Bet is downstream of Signal. Signal is the read; Bet is what you do with it under resource constraint. A PM can have strong Signal and poor Bet — they know what the evidence says, but they size investments poorly under uncertainty. In practice they work together: you rarely have a clean signal that makes the bet obvious, so Signal and Bet happen simultaneously. But in scoring they're distinct — one is the quality of the read, the other is the quality of the commitment.
Taste is about judging quality you didn't make — outputs, work products, AI-generated artifacts. Signal is about reading evidence from the world. The surface similarity: both require discernment. The distinction: Taste is evaluative (is this good?), Signal is epistemic (what is this telling me?).

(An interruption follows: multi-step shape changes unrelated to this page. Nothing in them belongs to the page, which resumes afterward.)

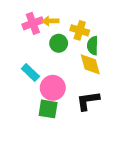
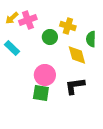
yellow arrow: (50, 21) -> (12, 18), moved, turned -40
green semicircle: (93, 46) -> (91, 39), moved
cyan rectangle: (30, 73) -> (12, 48), moved

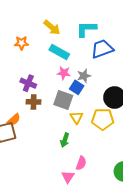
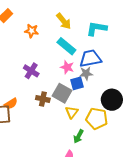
blue trapezoid: (102, 49) -> (90, 58), moved
blue square: (77, 87) -> (77, 83), turned 32
brown cross: (34, 102) -> (43, 99), moved
green arrow: (65, 140) -> (78, 136), moved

A PM with strong Signal reads data sharply. A PM with strong Taste reads a design or a draft sharply. Different inputs, different judgment muscle.

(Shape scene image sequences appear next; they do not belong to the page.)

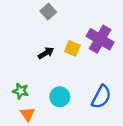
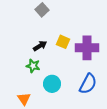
purple cross: (100, 39) -> (87, 48), moved, turned -30
green star: (21, 91) -> (33, 66), moved

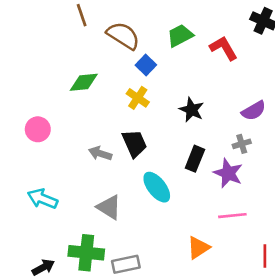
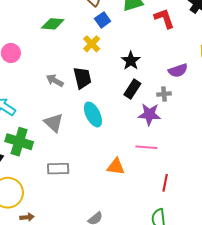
black rectangle: (195, 159) -> (132, 89), moved
purple star: (228, 173) -> (149, 114), turned -30
orange triangle: (198, 248) -> (116, 167), turned 30
green cross: (86, 253) -> (19, 142), moved

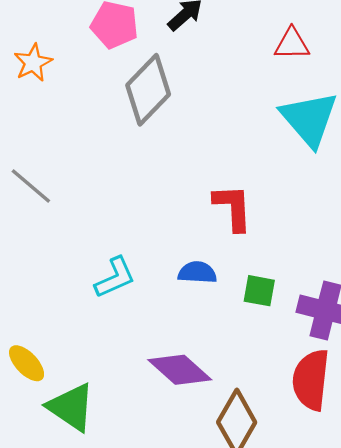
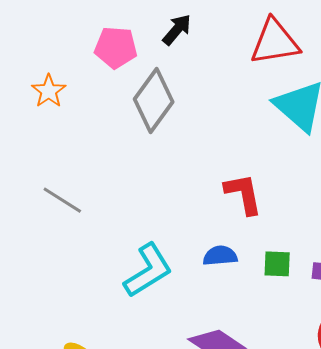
red triangle: (292, 44) -> (275, 42), size x1.6
cyan L-shape: (115, 278) -> (148, 270), size x1.4

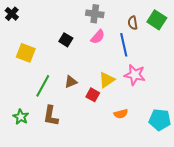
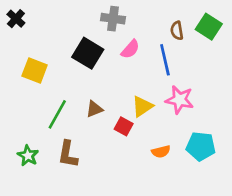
gray cross: (95, 14) -> (113, 19), moved
black square: (66, 40) -> (88, 53), size x1.6
cyan pentagon: (160, 120) -> (201, 146), moved

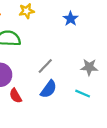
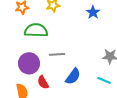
gray line: (45, 66) -> (57, 54), moved, turned 42

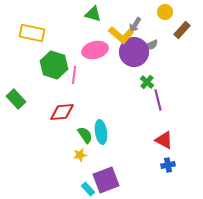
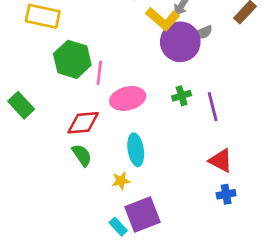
pink ellipse: (95, 50) -> (128, 98), moved
green cross: (147, 82) -> (182, 96), moved, turned 32
green semicircle: (85, 135) -> (82, 155), moved
yellow star: (80, 155) -> (121, 181), moved

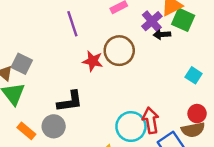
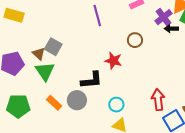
brown circle: (119, 51) -> (135, 40), size x0.6
red star: (93, 61) -> (113, 61), moved
cyan circle: (131, 127) -> (116, 105), moved, size x0.6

what good looks like in the wild
A PM at a mid-stage SaaS company was staring at a feature with 19% adoption — roughly average for their toolkit. The feature had been shipping for eight months. On every call with the success team, customers were positive about it. The NPS cohort that used it was higher than average. Every visible signal said "this is fine."
She killed it.
The signal she was weighting wasn't the adoption rate, which was ambiguous. It wasn't the qualitative feedback, which was warm but shallow — customers weren't saying they needed it, they were saying they liked it when they remembered it existed. The signal she was reading was the cohort of six power users who had been heavy users in months one and two and then quietly stopped. Six users, out of thousands. Not a number that would show up on any dashboard.
She reached out to them directly. Three replied. The pattern was consistent: the feature had solved the problem they'd had when they first noticed it, but as their workflow matured, it created friction in a different part of the process. They'd found a workaround. They weren't angry. They'd just quietly stopped.
Her read: the feature solved an early-stage problem that graduated users didn't have. Keeping it had ongoing maintenance cost and — more importantly — it was a surface that distracted new users from the core workflow they needed to build. It was polite noise masquerading as signal.
She pitched the kill to leadership with the six-user cohort at the center of the evidence, named the adoption rate as ambiguous rather than positive, and got the decision made. Twelve months later, the team had rebuilt the underlying use case into the core workflow in a way that didn't require a separate feature at all — and the metric that had been stuck for a year moved.
The hardest part of that call wasn't finding the signal. It was resisting the louder signals — the NPS lift, the positive customer quotes, the adoption rate that wasn't alarming — that were technically true but not the ones that deserved the most weight.